Solubility Product (Ksp) , Solubility & Precipitation Numericals Made Super Easy | The Ultimate MDCAT Chemistry Numericals | Learn Chemistry by Inam Jazbi

Welcome to Learn Chemistry by Inam Jazbi, the platform where complex chemistry concepts become super-easy. Today’s post covers one of the most high-yield MDCAT topics—Solubility Product (Ksp), Solubility, Ionic Equilibria, and Precipitation Numericals. If you want to master Ksp tricks, shortcut methods, exam-focused questions, and the logic behind precipitation, this guide is made exactly for you.

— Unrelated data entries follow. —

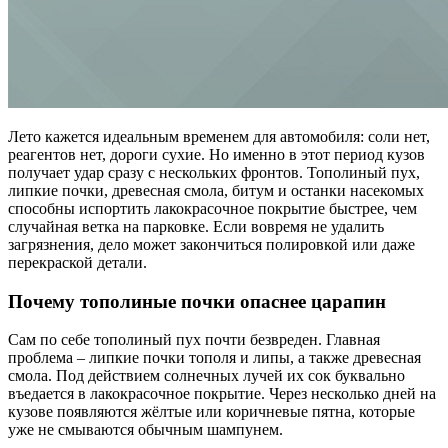
Лето кажется идеальным временем для автомобиля: соли нет,
реагентов нет, дороги сухие. Но именно в этот период кузов
получает удар сразу с нескольких фронтов. Тополиный пух,
липкие почки, древесная смола, битум и останки насекомых
способны испортить лакокрасочное покрытие быстрее, чем
случайная ветка на парковке. Если вовремя не удалить
загрязнения, дело может закончиться полировкой или даже
перекраской детали.
Почему тополиные почки опаснее царапин
Сам по себе тополиный пух почти безвреден. Главная
проблема – липкие почки тополя и липы, а также древесная
смола. Под действием солнечных лучей их сок буквально
въедается в лакокрасочное покрытие. Через несколько дней на
кузове появляются жёлтые или коричневые пятна, которые
уже не смываются обычным шампунем.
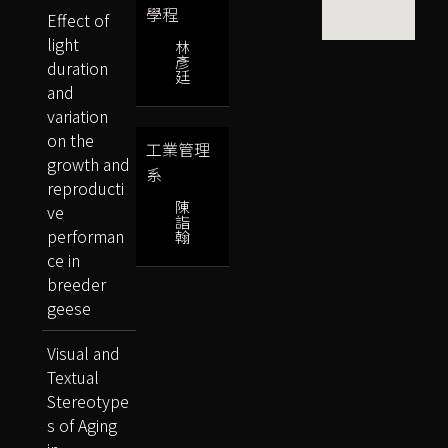
學程
Effect of
light
林
彥
duration
廷
and
variation
on the
工業管理
growth and
系
reproducti
陳
ve
詣
performan
翰
ce in
breeder
geese
Visual and
Textual
Stereotype
s of Aging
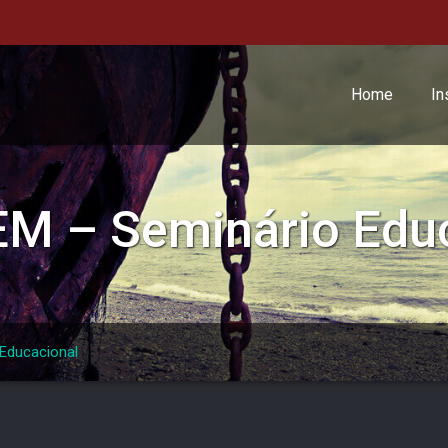
Home
In
EM – Seminário Edu
Educacional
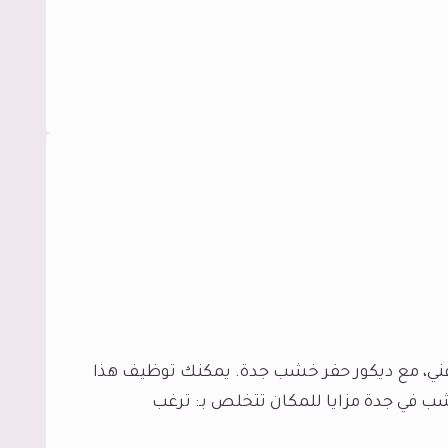
ني، مع ديكور حفر خشب جدة. يمكنك توظيف هذا
ب في جدة مزايا للمكان تتخلص بـ: ترغب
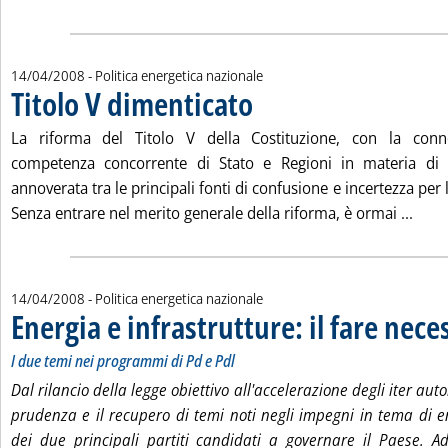
14/04/2008
- Politica energetica nazionale
Titolo V dimenticato
. Pubblicata lunedì 14 aprile 2008 alle 1
La riforma del Titolo V della Costituzione, con la conn
competenza concorrente di Stato e Regioni in materia di
annoverata tra le principali fonti di confusione e incertezza per 
Leggi
Senza entrare nel merito generale della riforma, è ormai ...
14/04/2008
- Politica energetica nazionale
Energia e infrastrutture: il fare nece
I due temi nei programmi di Pd e Pdl
Dal rilancio della legge obiettivo all'accelerazione degli iter auto
prudenza e il recupero di temi noti negli impegni in tema di e
dei due principali partiti candidati a governare il Paese. 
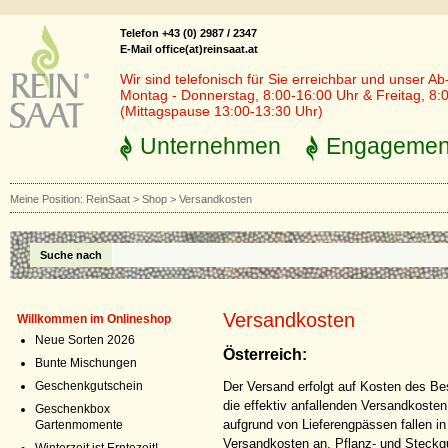
Telefon +43 (0) 2987 / 2347
E-Mail office(at)reinsaat.at
Wir sind telefonisch für Sie erreichbar und unser Ab
Montag - Donnerstag, 8:00-16:00 Uhr & Freitag, 8:
(Mittagspause 13:00-13:30 Uhr)
Unternehmen
Engagemen
Meine Position:
ReinSaat
>
Shop
>
Versandkosten
Suche nach
Versandkosten
Willkommen im Onlineshop
Neue Sorten 2026
Österreich:
Bunte Mischungen
Der Versand erfolgt auf Kosten des Bes
Geschenkgutschein
die effektiv anfallenden Versandkosten (
Geschenkbox
aufgrund von Lieferengpässen fallen in 
Gartenmomente
Versandkosten an. Pflanz- und Steckgu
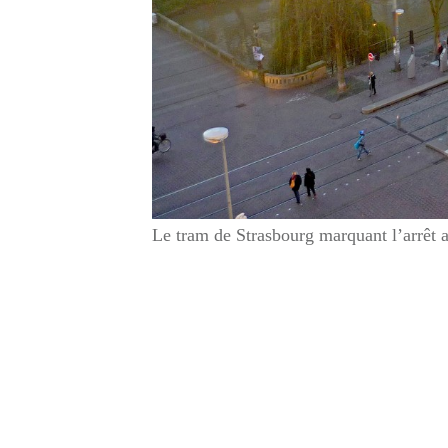
Le tram de Strasbourg marquant l’arrêt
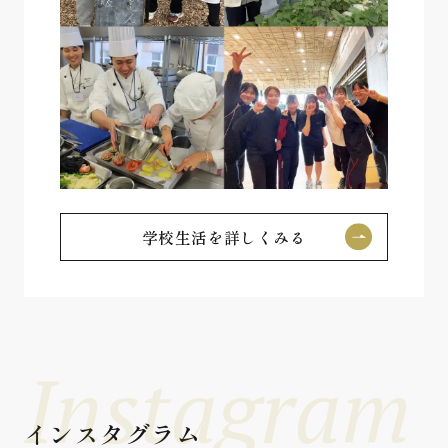
学校生活を詳しくみる
Instagram
インスタグラム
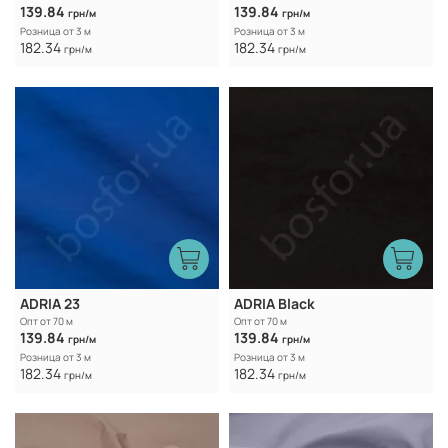
139.84
139.84
грн/м
грн/м
Розница от 3 м
Розница от 3 м
182.34
182.34
грн/м
грн/м
ADRIA 23
ADRIA Black
Опт от 70 м
Опт от 70 м
139.84
139.84
грн/м
грн/м
Розница от 3 м
Розница от 3 м
182.34
182.34
грн/м
грн/м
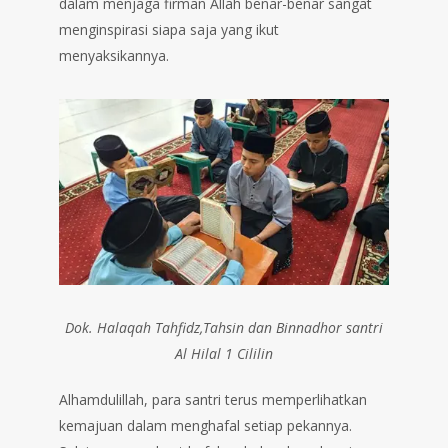
dalam menjaga firman Allah benar-benar sangat
menginspirasi siapa saja yang ikut
menyaksikannya.
Dok. Halaqah Tahfidz,Tahsin dan Binnadhor santri
Al Hilal 1 Cililin
Alhamdulillah, para santri terus memperlihatkan
kemajuan dalam menghafal setiap pekannya.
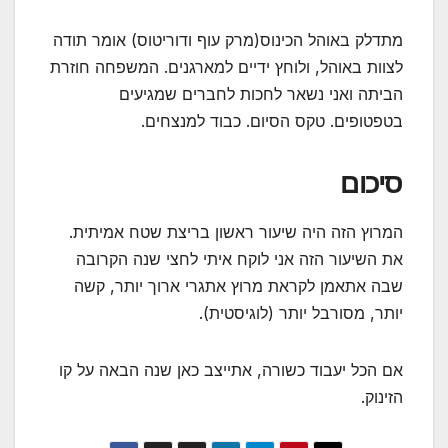
מתדלק באוהל הכינוס(מרק עוף ודוריטוס) אומר תודה
לצוות באוהל, ולוחץ ידיים למארגנים. המשפחה חוזרת
הביתה ואני נשאר לחכות לחברים שמגיעים
בטפטופים. טקס הסיום. כבוד למנצחים.
סיכום
המרוץ הזה היה שיעור ראשון בריצת שטח אמיתית.
את השיעור הזה אני לוקח איתי לחצי שנה הקרובה
שבה אתאמן לקראת מרוץ אתגרי ארוך יותר, קשה
יותר, מסורבל יותר (לוגיסטית).
אם הכל יעבוד כשורה, אתייצב כאן שנה הבאה על קו
הזינוק.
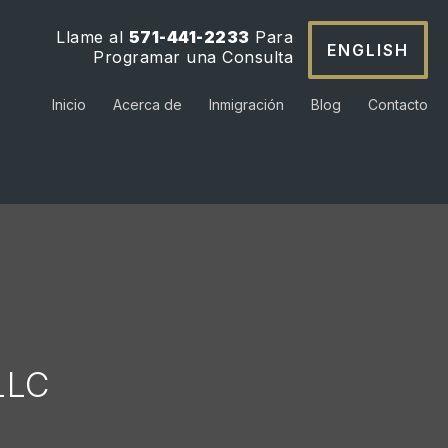
Llame al
571-441-2233
Para
ENGLISH
Programar una Consulta
Inicio
Acerca de
Inmigración
Blog
Contacto
LLC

Students often get confused when to precipitate, how to compare Ksp values, and how to solve solubility numericals quickly. In this blog, everything is explained in a simple, colourful, exam-oriented style so you can score full marks in MDCAT and board exams.

Let’s start mastering Ksp — the smart way!

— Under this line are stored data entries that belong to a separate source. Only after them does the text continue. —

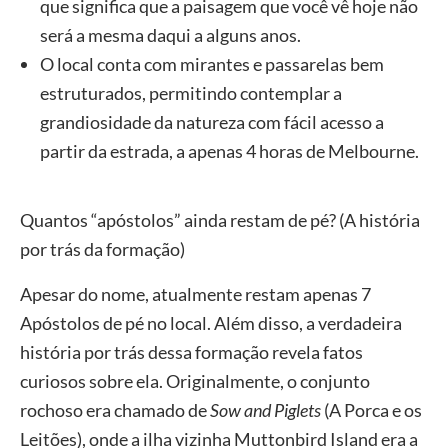
que significa que a paisagem que você vê hoje não
será a mesma daqui a alguns anos.
O local conta com mirantes e passarelas bem
estruturados, permitindo contemplar a
grandiosidade da natureza com fácil acesso a
partir da estrada, a apenas 4 horas de Melbourne.
Quantos “apóstolos” ainda restam de pé? (A história
por trás da formação)
Apesar do nome, atualmente restam apenas 7
Apóstolos de pé no local. Além disso, a verdadeira
história por trás dessa formação revela fatos
curiosos sobre ela. Originalmente, o conjunto
rochoso era chamado de
Sow and Piglets
(A Porca e os
Leitões), onde a ilha vizinha Muttonbird Island era a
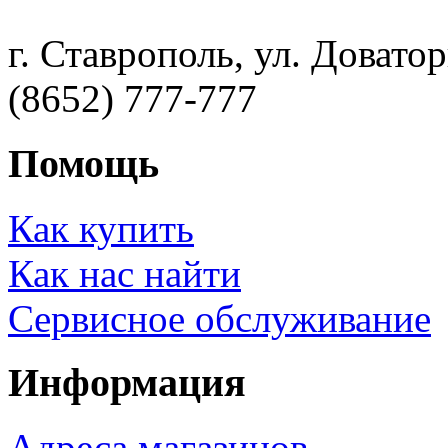
г. Ставрополь, ул. Доватор
(8652) 777-777
Помощь
Как купить
Как нас найти
Сервисное обслуживание
Информация
Адреса магазинов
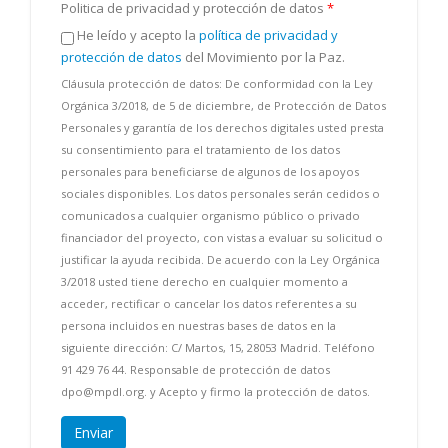
Politica de privacidad y protección de datos
*
He leído y acepto la
política de privacidad y
protección de datos
del Movimiento por la Paz.
Cláusula protección de datos: De conformidad con la Ley
Orgánica 3/2018, de 5 de diciembre, de Protección de Datos
Personales y garantía de los derechos digitales usted presta
su consentimiento para el tratamiento de los datos
personales para beneficiarse de algunos de los apoyos
sociales disponibles. Los datos personales serán cedidos o
comunicados a cualquier organismo público o privado
financiador del proyecto, con vistas a evaluar su solicitud o
justificar la ayuda recibida. De acuerdo con la Ley Orgánica
3/2018 usted tiene derecho en cualquier momento a
acceder, rectificar o cancelar los datos referentes a su
persona incluidos en nuestras bases de datos en la
siguiente dirección: C/ Martos, 15, 28053 Madrid. Teléfono
91 429 76 44. Responsable de protección de datos
dpo@mpdl.org. y Acepto y firmo la protección de datos.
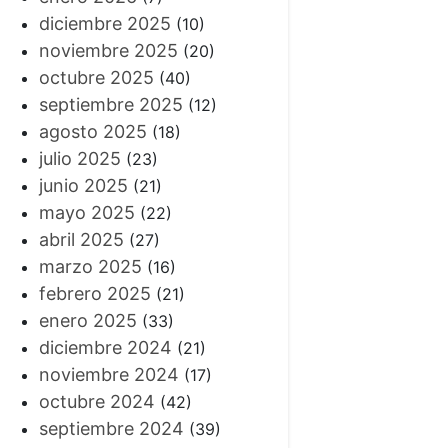
diciembre 2025
(10)
noviembre 2025
(20)
octubre 2025
(40)
septiembre 2025
(12)
agosto 2025
(18)
julio 2025
(23)
junio 2025
(21)
mayo 2025
(22)
abril 2025
(27)
marzo 2025
(16)
febrero 2025
(21)
enero 2025
(33)
diciembre 2024
(21)
noviembre 2024
(17)
octubre 2024
(42)
septiembre 2024
(39)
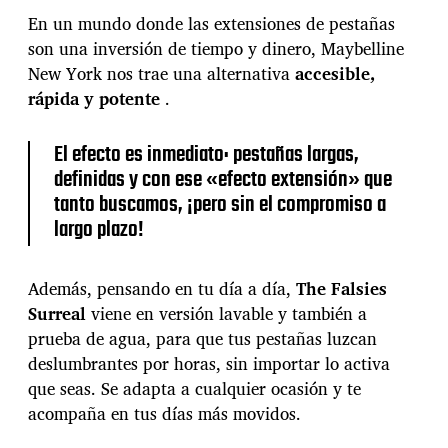
p
En un mundo donde las extensiones de pestañas
e
son una inversión de tiempo y dinero, Maybelline
s
t
New York nos trae una alternativa
accesible,
a
rápida y potente
.
ñ
a
s
El efecto es inmediato: pestañas largas,
d
definidas y con ese «efecto extensión» que
e
tanto buscamos, ¡pero sin el compromiso a
o
largo plazo!
t
r
o
Además, pensando en tu día a día,
The Falsies
n
i
Surreal
viene en versión lavable y también a
v
prueba de agua, para que tus pestañas luzcan
e
deslumbrantes por horas, sin importar lo activa
l
que seas. Se adapta a cualquier ocasión y te
acompaña en tus días más movidos.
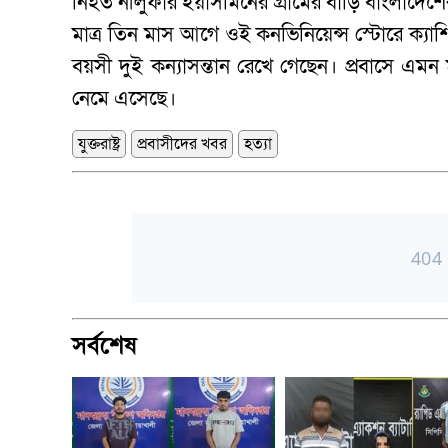
নিহত নীলুফার ইয়াসমিনের গ্রামের বাড়ি বাংলাদেশের 
মাত্র তিন মাস আগে ওই কনভিনিয়েন্স স্টোরে ক্যা
বয়সী দুই কন্যাসন্তান রেখে গেছেন। প্রবাসে এমন ম
নেমে এসেছে।
যুক্তরাষ্ট্র
প্রবাসীদের খবর
হত্যা
সর্বশেষ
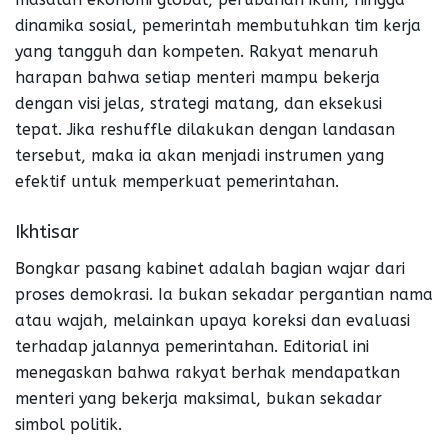
dinamika sosial, pemerintah membutuhkan tim kerja
yang tangguh dan kompeten. Rakyat menaruh
harapan bahwa setiap menteri mampu bekerja
dengan visi jelas, strategi matang, dan eksekusi
tepat. Jika reshuffle dilakukan dengan landasan
tersebut, maka ia akan menjadi instrumen yang
efektif untuk memperkuat pemerintahan.
Ikhtisar
Bongkar pasang kabinet adalah bagian wajar dari
proses demokrasi. Ia bukan sekadar pergantian nama
atau wajah, melainkan upaya koreksi dan evaluasi
terhadap jalannya pemerintahan. Editorial ini
menegaskan bahwa rakyat berhak mendapatkan
menteri yang bekerja maksimal, bukan sekadar
simbol politik.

Q1. Write the solubility product expression for the following slightly soluble salts; CaSO₄, PbCl₂ Fe(OH)₃, BaF₂, Li₂C₂O₄, MgCO₃, Ag₃PO₄.                                                        

Solution

To write K_sp expression, first of all write the balanced equation of ionic equilibrium of given compound to find out coefficient of each ion. Then K_sp expression is written as product of ionic concentrations of cation and anion of given compound enclosed in square bracket with each concertation is raised to power equal to the coefficient of respective ion.

CaSO_4(s) ⇌ Ca²⁺_(aq) + SO₄²⁻_(aq)     K_sp = [Ca²⁺] [SO₄²⁻]

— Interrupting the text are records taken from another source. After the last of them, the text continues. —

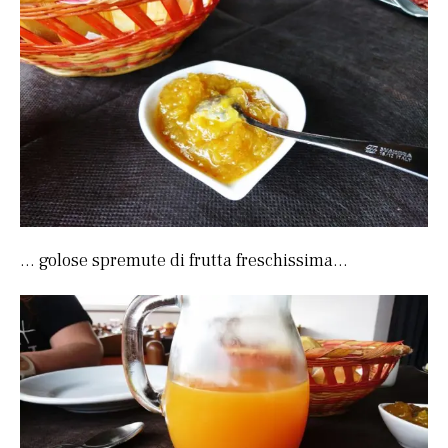
… golose spremute di frutta freschissima…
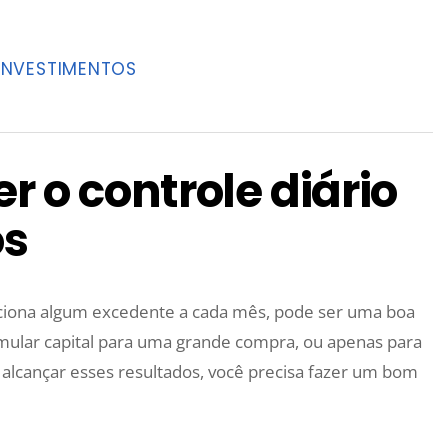
INVESTIMENTOS
r o controle diário
os
rciona algum excedente a cada mês, pode ser uma boa
acumular capital para uma grande compra, ou apenas para
 alcançar esses resultados, você precisa fazer um bom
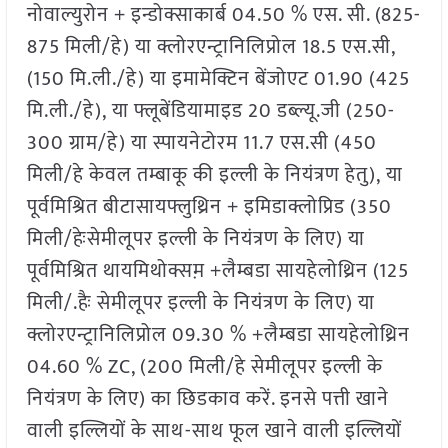
नोवाल्युरोन + इन्डोक्साकार्ब 04.50 % एस. सी. (825-
875 मिली/हे) या क्लोरएन्ट्रानिलिप्रोल 18.5 एस.सी,
(150 मि.ली./हे) या इमामेक्टिन बेंजोएट 01.90 (425
मि.ली./हे), या फ्लूबेंडियामाइड 20 डब्ल्यू.जी (250-
300 ग्राम/हे) या स्पायनेटोरम 11.7 एस.सी (450
मिली/हे केवल तम्बाकू की इल्ली के नियंत्रण हेतु), या
पूर्वमिश्रित बीटासायफ्लुथ्रिन + इमिडाक्लोप्रिड (350
मिली/हेःसेमीलूपर इल्ली के नियंत्रण के लिए) या
पूर्वमिश्रित थायमिथोक्सम़ +लैम्बडा सायहेलोथ्रिन (125
मिली/.हैः सेमीलूपर इल्ली के नियंत्रण के लिए) या
क्लोरएन्ट्रानिलिप्रोल 09.30 % +लैम्बडा सायहेलोथ्रिन
04.60 % ZC, (200 मिली/हे सेमीलूपर इल्ली के
नियंत्रण के लिए) का छिडकाव करें. इनसे पत्ती खाने
वाली इल्लियों के साथ-साथ फूल खाने वाली इल्लियों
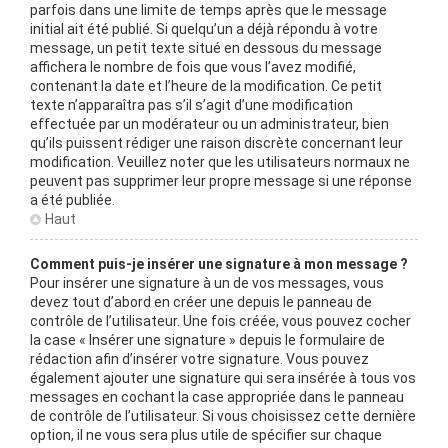
parfois dans une limite de temps après que le message
initial ait été publié. Si quelqu’un a déjà répondu à votre
message, un petit texte situé en dessous du message
affichera le nombre de fois que vous l’avez modifié,
contenant la date et l’heure de la modification. Ce petit
texte n’apparaîtra pas s’il s’agit d’une modification
effectuée par un modérateur ou un administrateur, bien
qu’ils puissent rédiger une raison discrète concernant leur
modification. Veuillez noter que les utilisateurs normaux ne
peuvent pas supprimer leur propre message si une réponse
a été publiée.
Haut
Comment puis-je insérer une signature à mon message ?
Pour insérer une signature à un de vos messages, vous
devez tout d’abord en créer une depuis le panneau de
contrôle de l’utilisateur. Une fois créée, vous pouvez cocher
la case « Insérer une signature » depuis le formulaire de
rédaction afin d’insérer votre signature. Vous pouvez
également ajouter une signature qui sera insérée à tous vos
messages en cochant la case appropriée dans le panneau
de contrôle de l’utilisateur. Si vous choisissez cette dernière
option, il ne vous sera plus utile de spécifier sur chaque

PbCl_2(s) ⇌ Pb²⁺_(aq) + 2Cl⁻_(aq)      K_sp = [Pb²⁺] [Cl⁻]²

Fe(OH)_3(s) ⇌ Fe³⁺_(aq) + 3OH⁻_(aq) K_sp = [Fe³⁺] [OH⁻]³

Q. Write down the solubility product expressions for the following sparingly soluble salts along with their units

(i) BaF₂             

(ii) Li₂C₂O₄        

(iii) MgCO₃  

(iv) Ag₃PO₃      

(v) CaSO₄

(vi) AlF₃         

(vii) MgCr₂O₇   

(viii) PbI₂ 

(ix) Mg(OH)₂   

(x) Mg₃(PO₄)₂             

(xi) PbCrO₄ 

Answer

Q. Write the equation for dissociation of following salts and write down K_sp expression.

(i) PbBr₂            (ii) Hg₂CrO₄   (iii) BaC₂O₄                   (iv) Fe(OH)₃

(v) Ag₂CO₃     (vi) Sb₂S₃         (vii) AgCNS                   (viii) Ag₃PO₄

(ix) Li₃Na₃(AlF₆)₂        (x) Hg₂I₂          

(xi) Ba₃(PO₄)₂             (xii) Ca₅(PO₄)₃F

(xiii) A₃B₄                    (xiv) CaF₂        

(xv) Ag₂CrO₄

Answer

Calculating K_SP from given solubility Step-by-Step

Step 1 — Write the dissociation equation.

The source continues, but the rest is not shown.